- _Your goal_: What lines of the listing include the string "Grünen"? Show them all.
═════ Given data ═════
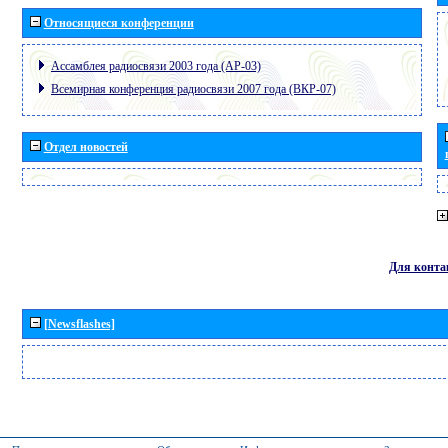
Относящиеся конференции
Ассамблея радиосвязи 2003 года (АР-03)
Всемирная конференция радиосвязи 2007 года (ВКР-07)
Отдел новостей
Для конта
[Newsflashes]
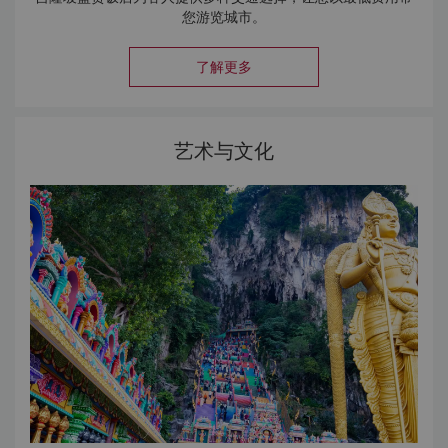
您游览城市。
了解更多
艺术与文化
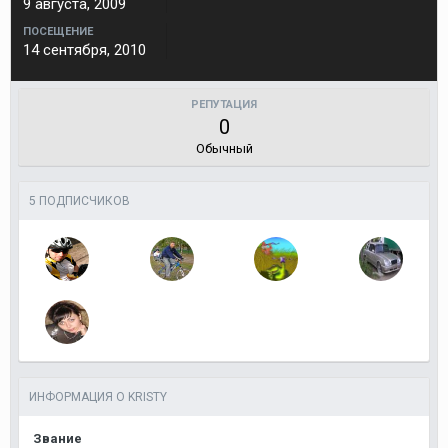
9 августа, 2009
ПОСЕЩЕНИЕ
14 сентября, 2010
РЕПУТАЦИЯ
0
Обычный
5 ПОДПИСЧИКОВ
ИНФОРМАЦИЯ О KRISTY
Звание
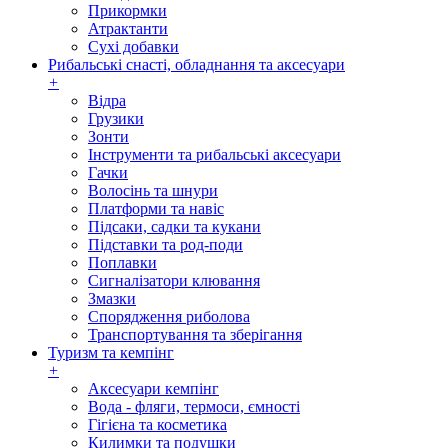
Прикормки
Атрактанти
Сухі добавки
Рибальські снасті, обладнання та аксесуари
+
Відра
Грузики
Зонти
Інструменти та рибальські аксесуари
Гачки
Волосінь та шнури
Платформи та навіс
Підсаки, садки та кукани
Підставки та род-поди
Поплавки
Сигналізатори клювання
Змазки
Спорядження риболова
Транспортування та зберігання
Туризм та кемпінг
+
Аксесуари кемпінг
Вода - фляги, термоси, ємності
Гігієна та косметика
Килимки та подушки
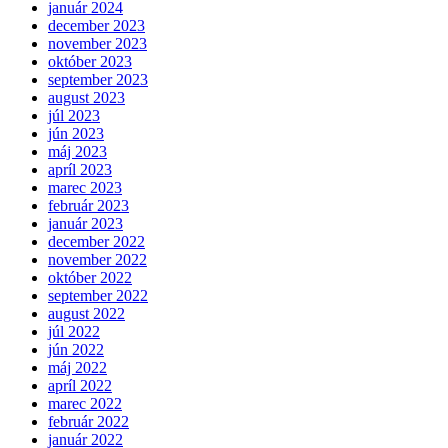
január 2024
december 2023
november 2023
október 2023
september 2023
august 2023
júl 2023
jún 2023
máj 2023
apríl 2023
marec 2023
február 2023
január 2023
december 2022
november 2022
október 2022
september 2022
august 2022
júl 2022
jún 2022
máj 2022
apríl 2022
marec 2022
február 2022
január 2022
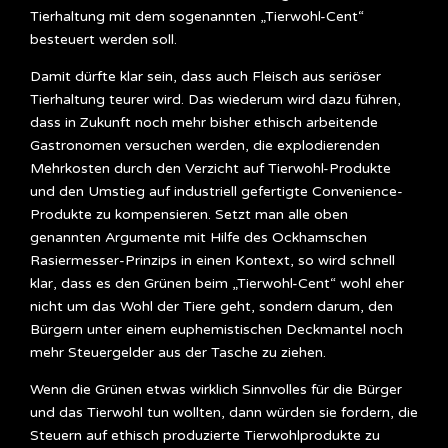
Tierhaltung mit dem sogenannten „Tierwohl-Cent“
besteuert werden soll.
Damit dürfte klar sein, dass auch Fleisch aus seriöser
Tierhaltung teurer wird. Das wiederum wird dazu führen,
dass in Zukunft noch mehr bisher ethisch arbeitende
Gastronomen versuchen werden, die explodierenden
Mehrkosten durch den Verzicht auf Tierwohl-Produkte
und den Umstieg auf industriell gefertigte Convenience-
Produkte zu kompensieren. Setzt man alle oben
genannten Argumente mit Hilfe des Ockhamschen
Rasiermesser-Prinzips in einen Kontext, so wird schnell
klar, dass es den Grünen beim „Tierwohl-Cent“ wohl eher
nicht um das Wohl der Tiere geht, sondern darum, den
Bürgern unter einem euphemistischen Deckmantel noch
mehr Steuergelder aus der Tasche zu ziehen.
Wenn die Grünen etwas wirklich Sinnvolles für die Bürger
und das Tierwohl tun wollten, dann würden sie fordern, die
Steuern auf ethisch produzierte Tierwohlprodukte zu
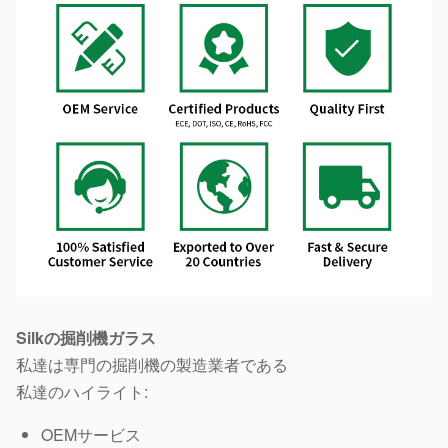
Silkの掘削機ガラス
私達は専門の掘削機の製造業者である
私達のハイライト:
OEMサービス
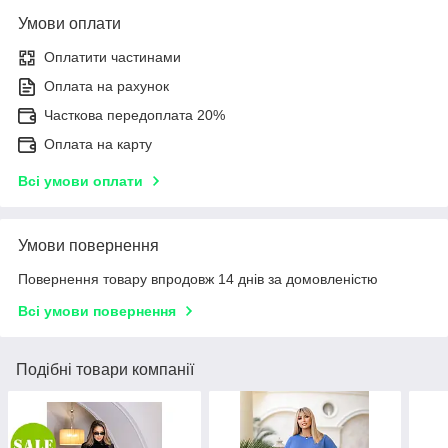
Умови оплати
Оплатити частинами
Оплата на рахунок
Часткова передоплата 20%
Оплата на карту
Всі умови оплати
Умови повернення
Повернення товару впродовж 14 днів за домовленістю
Всі умови повернення
Подібні товари компанії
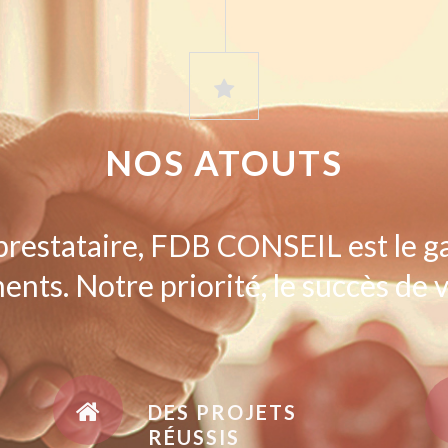
NOS ATOUTS
prestataire, FDB CONSEIL est le g
ents. Notre priorité, le succès de v
DES PROJETS
RÉUSSIS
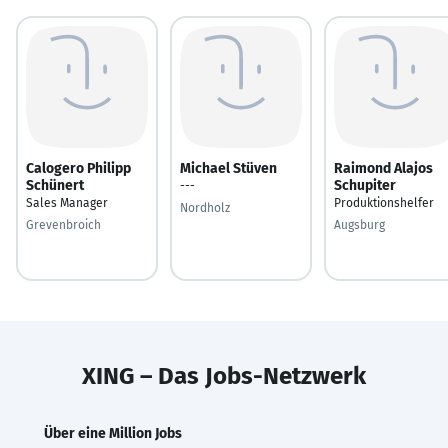
Calogero Philipp
Michael Stüven
Raimond Alajos
Schünert
Schupiter
---
Sales Manager
Produktionshelfer
Nordholz
Grevenbroich
Augsburg
XING – Das Jobs-Netzwerk
Über eine Million Jobs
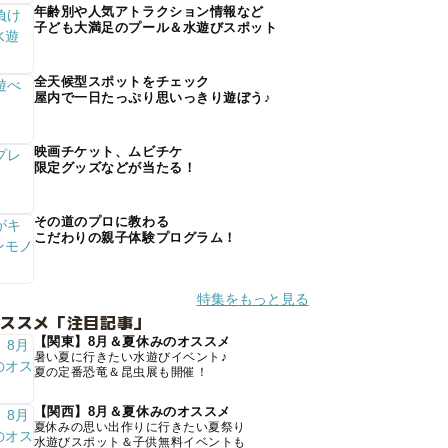
年齢別や人気アトラクション情報など
子ども大満足のプール＆水遊びスポット
全天候型スポットをチェック
屋内で一日たっぷり思いっきり遊ぼう♪
映画チケット、ムビチケ
限定グッズなどが当たる！
その道のプロに教わる
こだわりの親子体験プログラム！
特集をもっと見る
オススメ「注目記事」
【関東】8月＆夏休みのオススメ
暑い夏に行きたい水遊びイベント♪
夏の定番恐竜＆昆虫展も開催！
【関西】8月＆夏休みのオススメ
夏休みの思い出作りに行きたい夏祭り
水遊びスポット＆子供無料イベントも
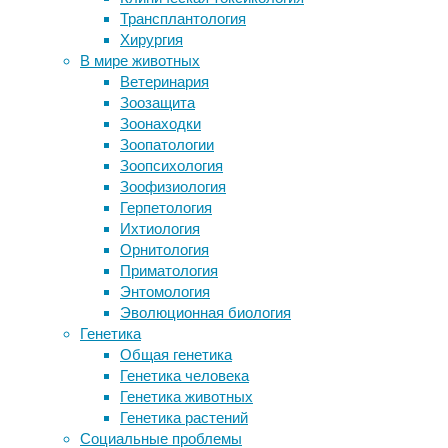
нейроученых
Трансплантология
есть
провела
Хирургия
Нейромолекулы: кокаин
комплексное
В мире животных
Учёные нашли тех, кто совершил
исследование,
Ветеринария
массовое убийство морских ежей в
изучая
Зоозащита
2022 году
то,
Зоонаходки
Курение в России и в мире: от чего
как
Зоопатологии
нас хочет спасти Минздрав
взаимодействие
Зоопсихология
Оптические иллюзии, которые
между
Зоофизиология
показывают, как работает мозг
зрительной
Герпетология
корой
Ихтиология
и
Следите за новостями
Орнитология
языковыми
Приматология
центрами
Энтомология
мозга
Эволюционная биология
влияет
Генетика
на
Общая генетика
обработку
Генетика человека
знаний
Генетика животных
о
Генетика растений
цвете
Социальные проблемы
объектов.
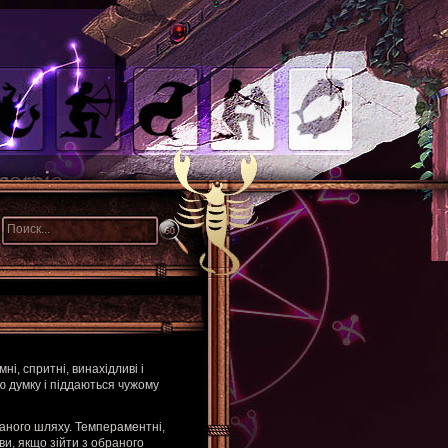
ні, спритні, винахідливі і
ою думку і піддаються чужому
браного шляху. Темпераментні,
ви, якщо зійти з обраного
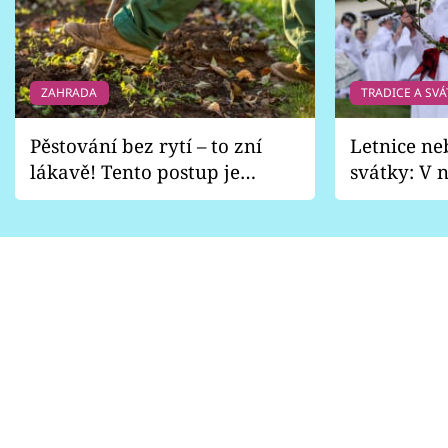
ZAHRADA
TRADICE A SVÁ
Pěstování bez rytí – to zní
Letnice ne
lákavě! Tento postup je
svátky: V n
vhodný jen pro některé
pondělí z
zahrady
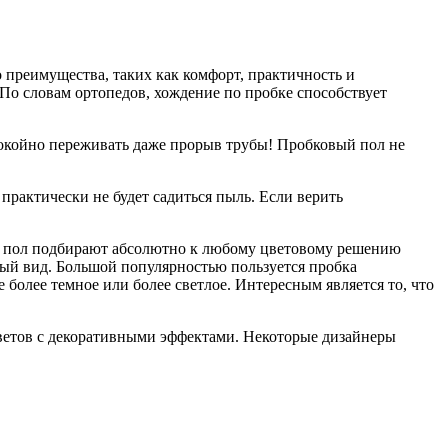
о преимущества, таких как комфорт, практичность и
 По словам ортопедов, хождение по пробке способствует
спокойно переживать даже прорыв трубы! Пробковый пол не
практически не будет садиться пыль. Если верить
й пол подбирают абсолютно к любому цветовому решению
ный вид. Большой популярностью пользуется пробка
более темное или более светлое. Интересным является то, что
ветов с декоративными эффектами. Некоторые дизайнеры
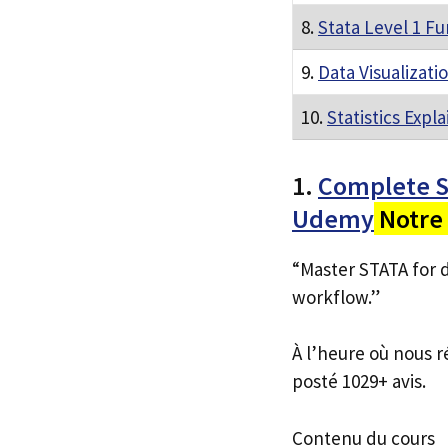
8.
Stata Level 1 F
9.
Data Visualizatio
10.
Statistics Expl
1.
Complete S
Udemy
Notre 
“Master STATA for 
workflow.”
À l’heure où nous r
posté 1029+ avis.
Contenu du cours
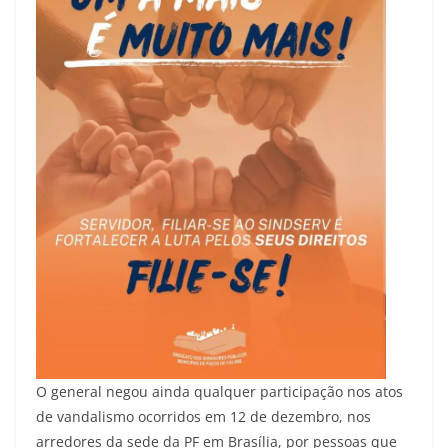
O general negou ainda qualquer participação nos atos
de vandalismo ocorridos em 12 de dezembro, nos
arredores da sede da PF em Brasília, por pessoas que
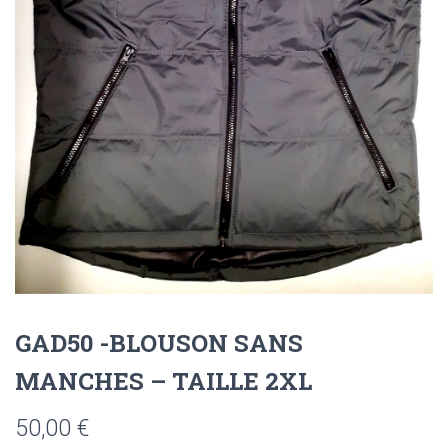
GAD50 -BLOUSON SANS
MANCHES – TAILLE 2XL
50,00
€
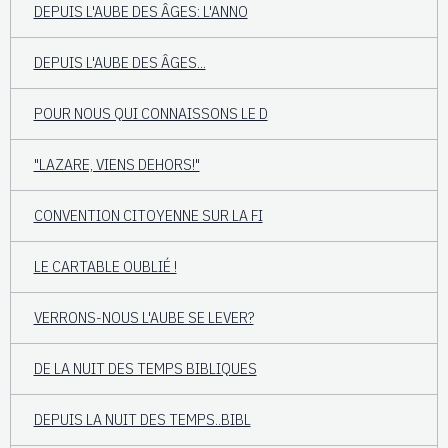
DEPUIS L'AUBE DES ÂGES: L'ANNO
DEPUIS L'AUBE DES ÂGES...
POUR NOUS QUI CONNAISSONS LE D
"LAZARE, VIENS DEHORS!"
CONVENTION CITOYENNE SUR LA FI
LE CARTABLE OUBLIÉ !
VERRONS-NOUS L'AUBE SE LEVER?
DE LA NUIT DES TEMPS BIBLIQUES
DEPUIS LA NUIT DES TEMPS..BIBL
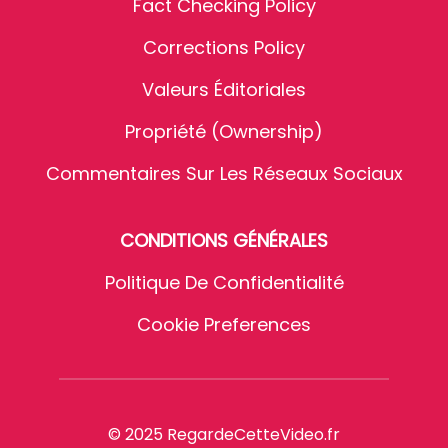
Fact Checking Policy
Corrections Policy
Valeurs Éditoriales
Propriété (Ownership)
Commentaires Sur Les Réseaux Sociaux
CONDITIONS GÉNÉRALES
Politique De Confidentialité
Cookie Preferences
© 2025 RegardeCetteVideo.fr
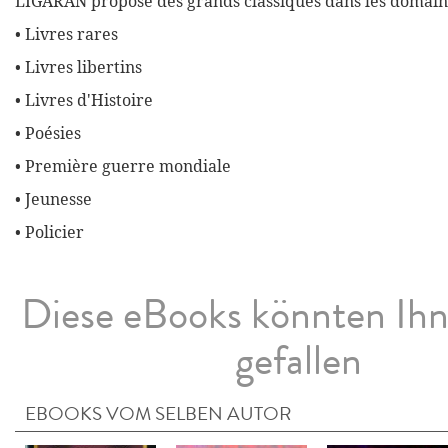
LIGARAN propose des grands classiques dans les domaine
• Livres rares
• Livres libertins
• Livres d'Histoire
• Poésies
• Première guerre mondiale
• Jeunesse
• Policier
Diese eBooks könnten Ih
gefallen
EBOOKS VOM SELBEN AUTOR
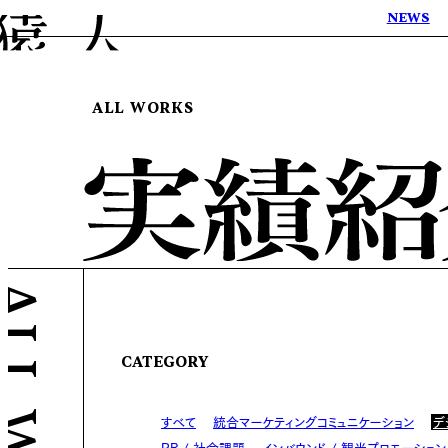
NEWS
ALL WORKS
CATEGORY
すべて
統合マーケティングコミュニケーション
デ
PR / 社会課題
インバウンド / 観光プロモーション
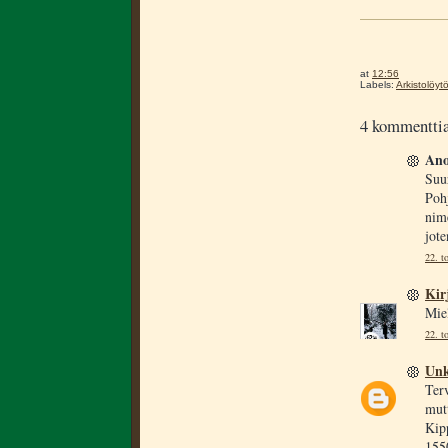
at
12:56
Labels:
Arkistolöyt
4 kommenttia
Ano
Suur
Pohj
nime
jote
22. t
Kir
Miel
22. t
Un
Terv
mutt
Kipp
1550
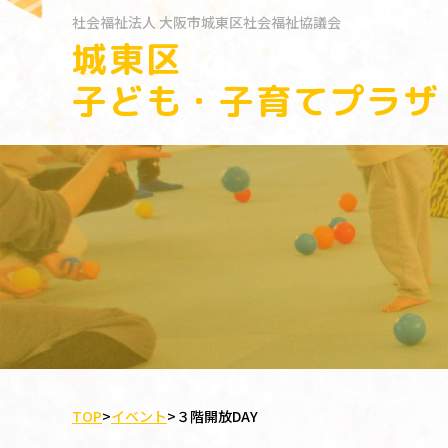
社会福祉法人
大阪市城東区社会福祉協議会
城東区
子ども・子育てプラザ
TOP
>
イベント
>
３階開放DAY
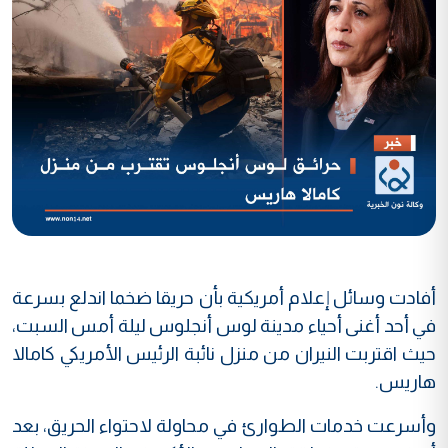
أفادت وسائل إعلام أمريكية بأن حريقا ضخما اندلع بسرعة
في أحد أغنى أحياء مدينة لوس أنجلوس ليلة أمس السبت،
حيث اقتربت النيران من منزل نائبة الرئيس الأمريكي كامالا
هاريس.
وأسرعت خدمات الطوارئ في محاولة لاحتواء الحريق، بعد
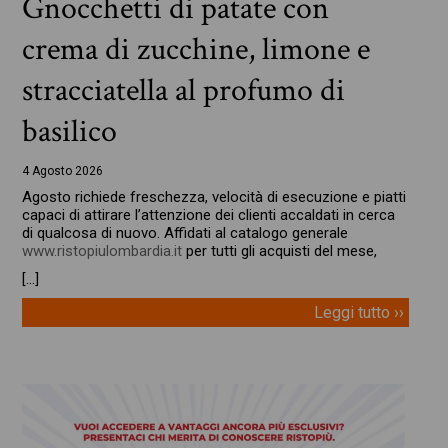
Gnocchetti di patate con
crema di zucchine, limone e
stracciatella al profumo di
basilico
4 Agosto 2026
Agosto richiede freschezza, velocità di esecuzione e piatti
capaci di attirare l’attenzione dei clienti accaldati in cerca
di qualcosa di nuovo. Affidati al catalogo generale
www.ristopiulombardia.it
per tutti gli acquisti del mese,
[…]
Leggi tutto ››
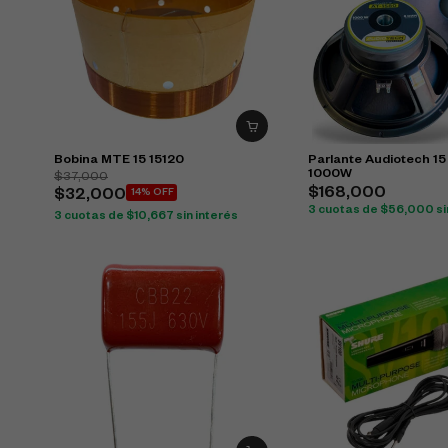
Bobina MTE 15 15120
Parlante Audiotech 15
1000W
$
37,000
$
168,000
$
32,000
14% OFF
3 cuotas de
$
56,000
si
3 cuotas de
$
10,667
sin interés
═════
- _Response for this exercise_:
klar, dass es den Grünen beim „Tierwohl-Cent“ wohl eher
Wenn die Grünen etwas wirklich Sinnvolles für die Bürger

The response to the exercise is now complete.